How much did you make starting?


----------



## Shangsta (Aug 15, 2016)

It's pretty standard 18 dollars per hour block across the board with price increases in certain situations.


----------



## GuyinVegas (Sep 27, 2016)

Shangsta said:


> It's pretty standard 18 dollars per hour block across the board with price increases in certain situations.


Such as?


----------



## Anon2163 (May 30, 2016)

GuyinVegas said:


> Such as?


Conditions that are likely you might be the only one crazy enough to be there: How many degrees below zero it is, how severe a thunderstorm is and zero visibility rain or 80%? one tornado on ground or two?, knowing that your route is going to suck bad, how bad is all traffic on every single road/freeway within 30 miles of the warehouse? gridlocked around here = $1 Pr hour usually, holiday rush where you WILL have double usual packages but that's also sometimes $1 Pr hr; used to be almost double....


----------



## Poolepit (May 17, 2016)

GuyinVegas said:


> How much did you make starting?


Why don't you try actually browsing the forums and threads or maybe even google for that matter? How is this even a question?


----------



## soupergloo (Jul 24, 2015)

starting hourly is $20 in SF.


----------



## Showa50 (Nov 30, 2014)

Depends how you view it? Per hour, per mile, lump sum?


----------



## Brandon Wilson (Aug 13, 2017)

Usually $18 an hour. Although $20, $24, $25 and $28hr blocks have gone up for grabs. Usually when the station screws up. Which seems to be every Monday and Friday evening.


----------



## uberer2016 (Oct 16, 2016)

Starting pay? This isn't like a job where you'd get pay raises every year. You could be working for 3 years and you'd still be making as much as someone who just started yesterday, which is $18/hr, a bit more under unusual circumstances.


----------



## Poolepit (May 17, 2016)

uberer2016 said:


> Starting pay? This isn't like a job where you'd get pay raises every year. You could be working for 3 years and you'd still be making as much as someone who just started yesterday, which is $18/hr, a bit more under unusual circumstances.

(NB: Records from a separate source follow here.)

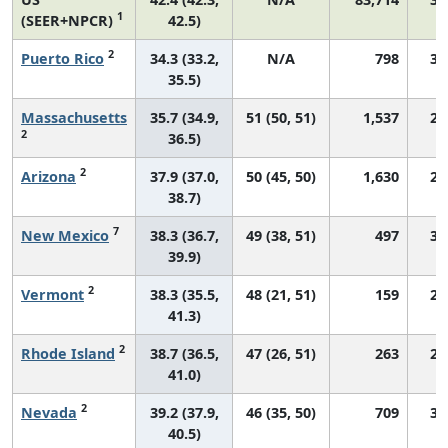
1
(SEER+NPCR)
42.5)
2
Puerto Rico
34.3 (33.2,
N/A
798
33
35.5)
Massachusetts
35.7 (34.9,
51 (50, 51)
1,537
24
2
36.5)
2
Arizona
37.9 (37.0,
50 (45, 50)
1,630
29
38.7)
7
New Mexico
38.3 (36.7,
49 (38, 51)
497
31
39.9)
2
Vermont
38.3 (35.5,
48 (21, 51)
159
27
41.3)
2
Rhode Island
38.7 (36.5,
47 (26, 51)
263
25
41.0)
2
Nevada
39.2 (37.9,
46 (35, 50)
709
34
40.5)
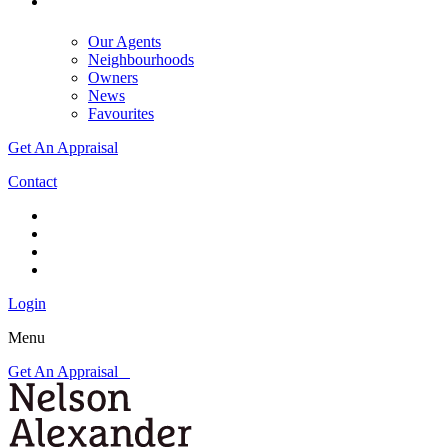
Our Agents
Neighbourhoods
Owners
News
Favourites
Get An Appraisal
Contact
Login
Menu
Get An Appraisal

What about benefits and 401K? Lol


----------



## jester121 (Sep 6, 2016)

uberer2016 said:


> You could be working for 3 years


*shudder* 
Walk me out back and put a bullet behind my ear, huh? A fitting anniversary present.


----------



## crimson.snwbnny (Nov 24, 2016)

last week during thunderstorm. amazon was offering $99 for a 4hr block which is usually 72.
it was tempting but i hate driving in the rain San antonio drivers suck! it'll be zero viability they'll be doing 75mph and no headlights on :l 

as nice as insurance payday sounds. not worth it. lol


----------